Well Displaymate have chosen the Note 5 and Galaxy S6 as the best displays.
Well, since they chose them as best ... Why have personal taste when we can all blindly follow what Displaymate tells us?
Screens described as LED are LED.
Well Displaymate have chosen the Note 5 and Galaxy S6 as the best displays.
Focus on the software. The OS is getting stale. Changing the font doesn't count.
To be honest that's not really a good indicator of anything. The amount of times that demos get stuck in retail stores would shock you. I worked at Best Buy for three years and you see that happen to everything.I went to a Best Buy this weekend and their Galaxy S6s had noticeable screen burn-in despite running that video demo nearly all the time when no one's playing with the phone. Kinda turned me off on the whole AMOLED thing to be honest.
You should try watching a WWDC keynote. The software changes underneath constantly. Spoken like someone who doesn't understand what an operation system does. There's a billion things that happen behind the scenes that you're not aware of.
More vibrant colors, less eye-strain in the dark, and slightly more energy efficient due to the individual pixels shutting off when they're supposed to be the color black.
AMOLED is the way to go. LCD is just not as good.
Which is simply not true, everybody says it but when I actually compare any iPhone to any Samsung OLED display phone side by side, the colors of the iPhone are more close to what it should look like, show more shades and are not as oversaturated looking. The viewing angle of the LCD is superior compared to the OLED displays I have looked at, you don't have to rotate the phone away from you as much to show somebody a good quality look at a picture.
I can only hope that apple is not just cutting cost and following the OLED hype at the expense of those qualities that I care about, but instead has innovated to fix OLED to be of the same quality.
Which is simply not true, everybody says it but when I actually compare any iPhone to any Samsung OLED display phone side by side, the colors of the iPhone are more close to what it should look like, show more shades and are not as oversaturated looking. The viewing angle of the LCD is superior compared to the OLED displays I have looked at, you don't have to rotate the phone away from you as much to show somebody a good quality look at a picture.
I can only hope that apple is not just cutting cost and following the OLED hype at the expense of those qualities that I care about, but instead has innovated to fix OLED to be of the same quality.
Which is simply not true, everybody says it but when I actually compare any iPhone to any Samsung OLED display phone side by side, the colors of the iPhone are more close to what it should look like, show more shades and are not as oversaturated looking. The viewing angle of the LCD is superior compared to the OLED displays I have looked at, you don't have to rotate the phone away from you as much to show somebody a good quality look at a picture.

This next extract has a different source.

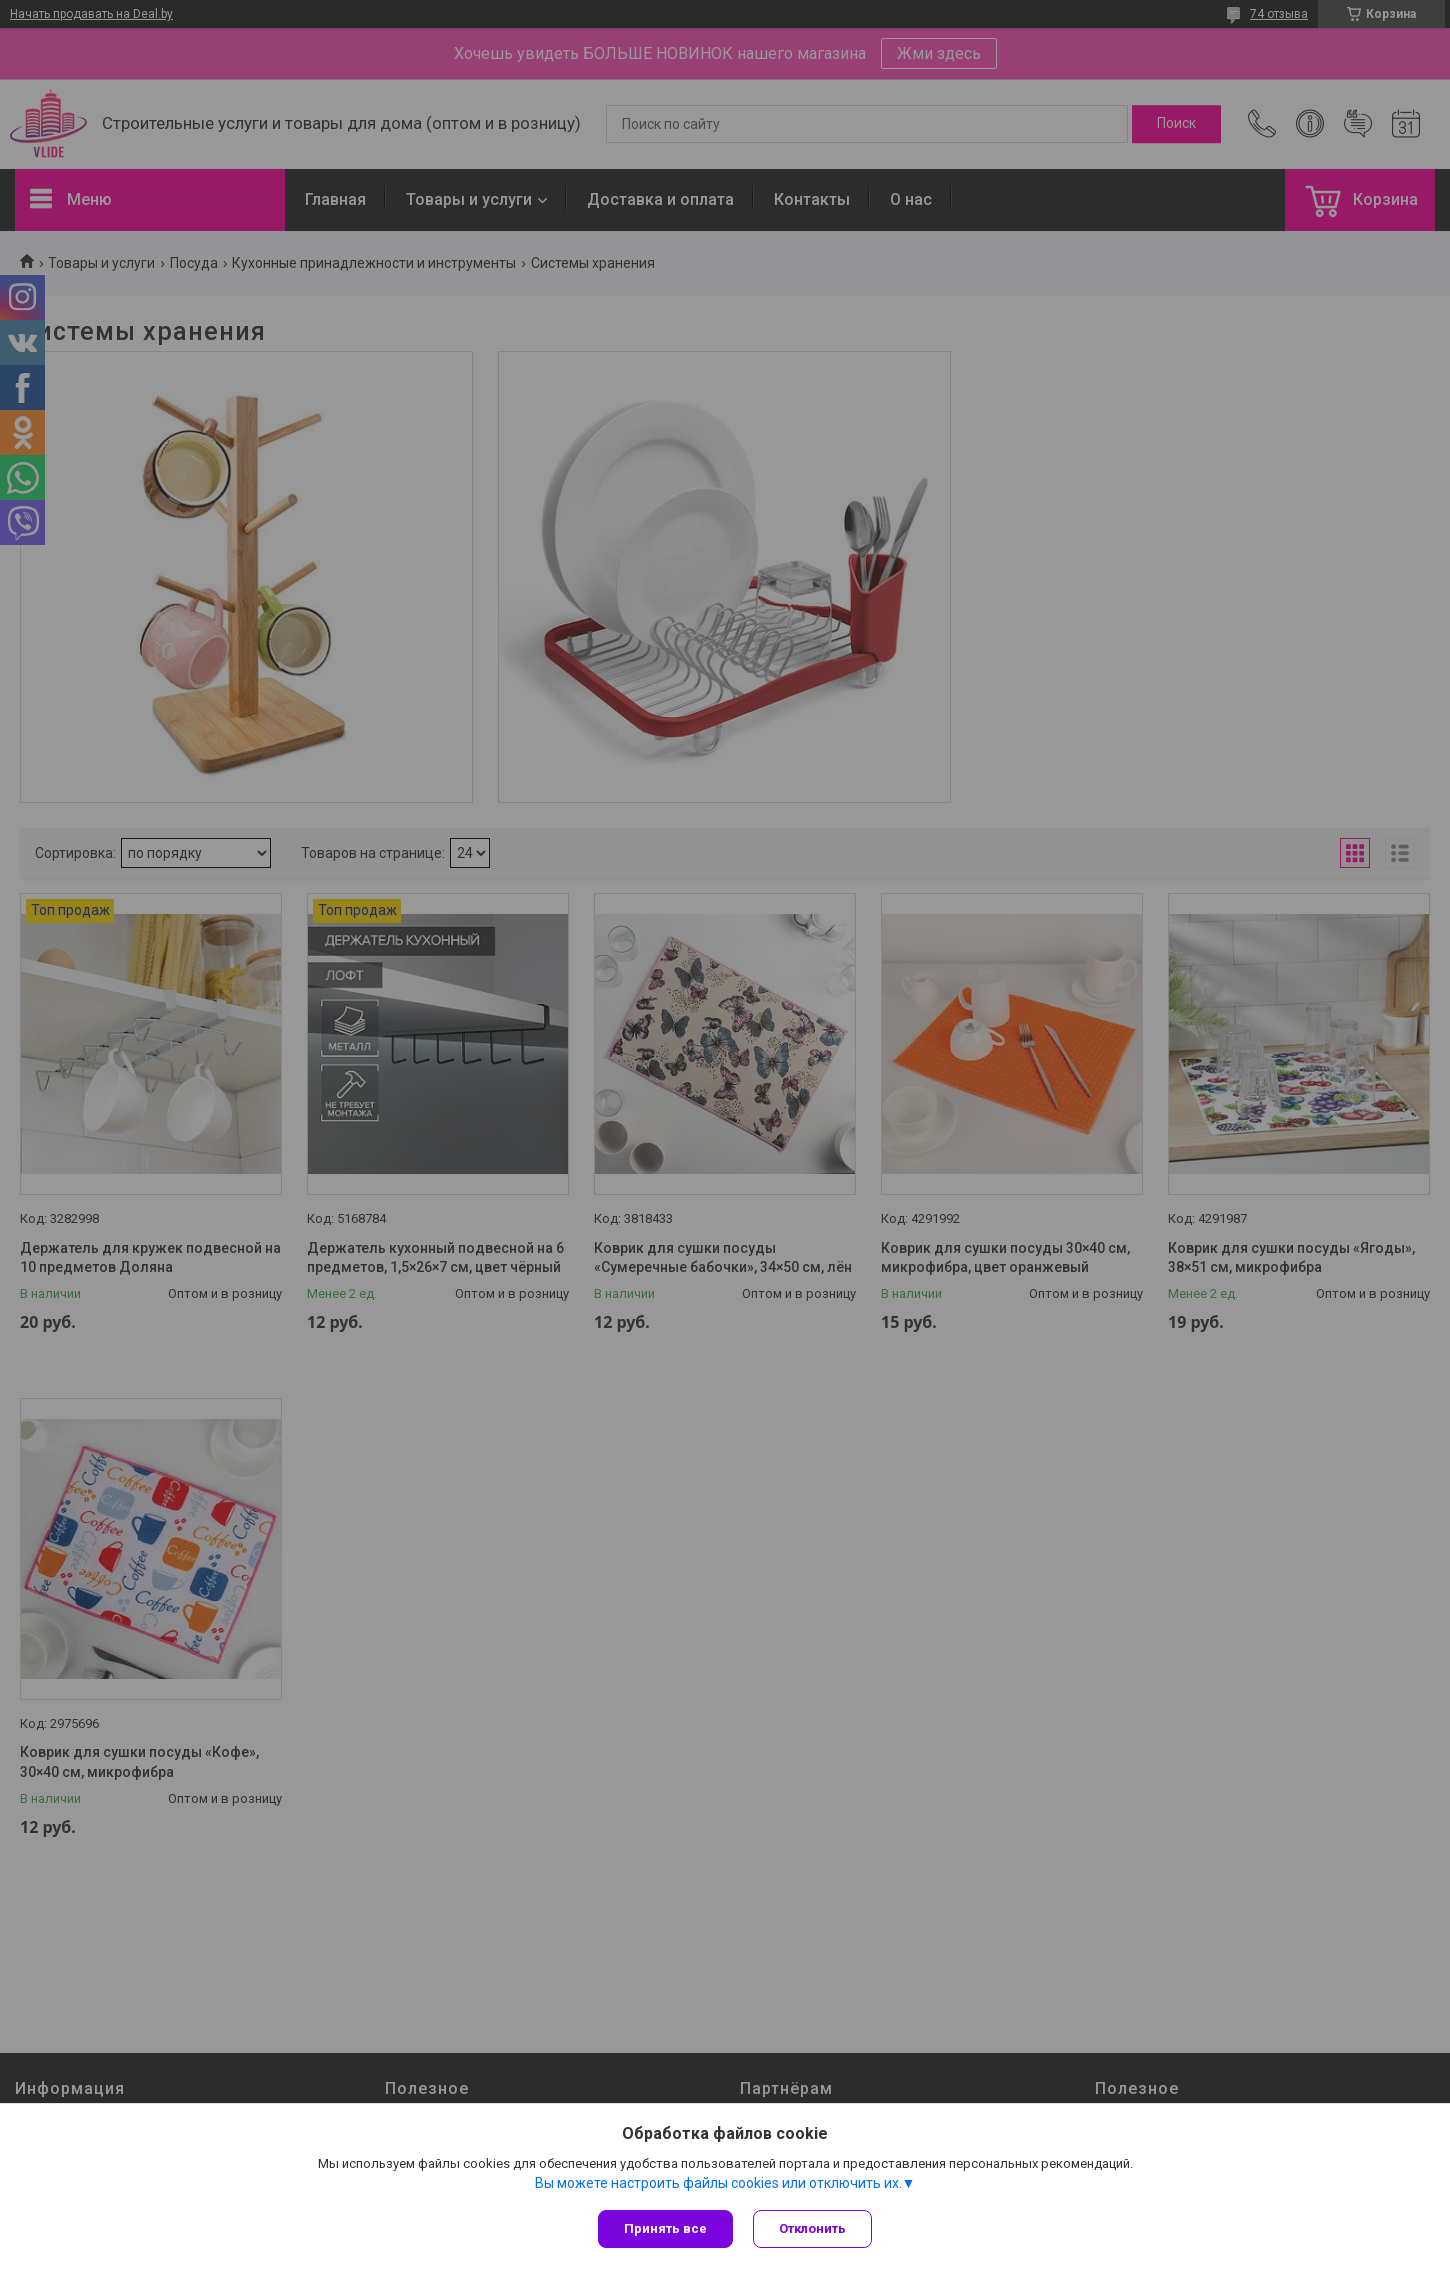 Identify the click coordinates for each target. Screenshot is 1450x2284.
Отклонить (812, 2228)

I can only hope that apple is not just cutting cost and following the OLED hype at the expense of those qualities that I care about, but instead has innovated to fix OLED to be of the same quality.

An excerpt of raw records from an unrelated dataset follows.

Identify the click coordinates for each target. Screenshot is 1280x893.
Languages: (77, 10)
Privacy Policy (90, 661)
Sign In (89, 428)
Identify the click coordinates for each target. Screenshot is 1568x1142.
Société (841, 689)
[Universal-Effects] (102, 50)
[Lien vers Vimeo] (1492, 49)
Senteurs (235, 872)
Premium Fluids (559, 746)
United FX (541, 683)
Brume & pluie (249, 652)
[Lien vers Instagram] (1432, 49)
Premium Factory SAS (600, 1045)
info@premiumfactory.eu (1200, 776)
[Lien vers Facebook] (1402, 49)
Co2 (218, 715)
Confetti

Sorry, did not check back for replies in a while...so just one aspect that I ma yhave not made clear enough...the calculation of a lifecycle of at least 2-5 years was based on 2008 OLED consumer tech data...That may be true for the original owner, but I hand my devices down to family. I have the phones for 2 years, then trade up, and hand down. I've seen some over 5 years. Would this effectively kill that?

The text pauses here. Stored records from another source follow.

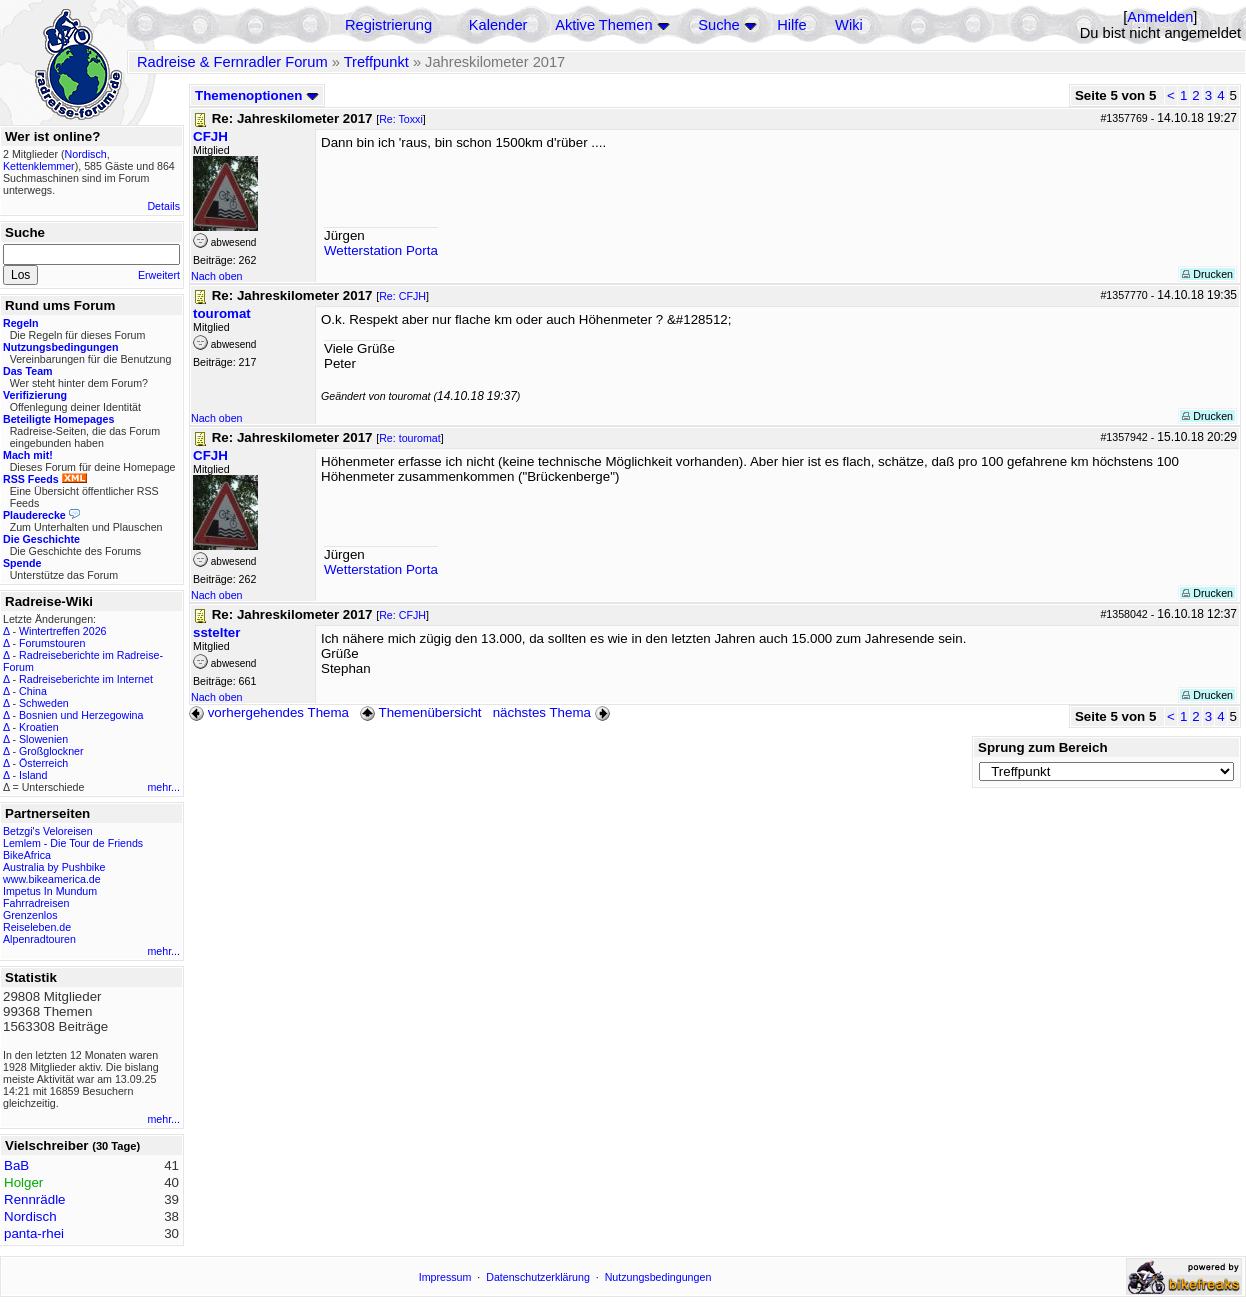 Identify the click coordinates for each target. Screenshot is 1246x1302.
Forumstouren (52, 643)
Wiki (849, 25)
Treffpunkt (376, 62)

On the tablet side, I'm still amazingly happy with my iPad 3. It runs iOS 9 great, almost as great as my 6S+. It's a bit slower, doesn't have Touch ID or Siri Proactive, but it's a great device. I'm approaching 5 years on it. I'd go to a Pro, but I may wait until it has 3D Touch. I was disappointed it didn't come out with that.
I am considering a Apple Watch, but I'm also waiting for Gen 2, since I'm expecting more sensors and more independence from the phone. Also, I still think the battery life is too short for a watch.
So to say the life is 2-5 years, I'd say it's only true for the first owner. I buy Apple products because they're typically well made. Everyone has complaints, but overall the quality just seems higher. It does seem that some people get the latest every year, of everything: phone, tablet, watch(?). I just can't support that level of consumption. I could afford it, but I won't. I do believe the new carrier and Apple plans are starting to cater to that crowd.
I want the display, battery, and hardware to last beyond 5 years. It's one of the reasons I buy Apple. With carrier delivered devices, you're lucky to get beyond 1 OS level from where it was when you bought you device. Apple may not support all the latest features across all the devices, but I think they make a good balance in terms of performance.
So, if OLED will last, the display quality will be as good after 3-5 or more years of usage, they fix the color shifting to acceptable, then why not? That may still take another 2-3 years to realize that goal.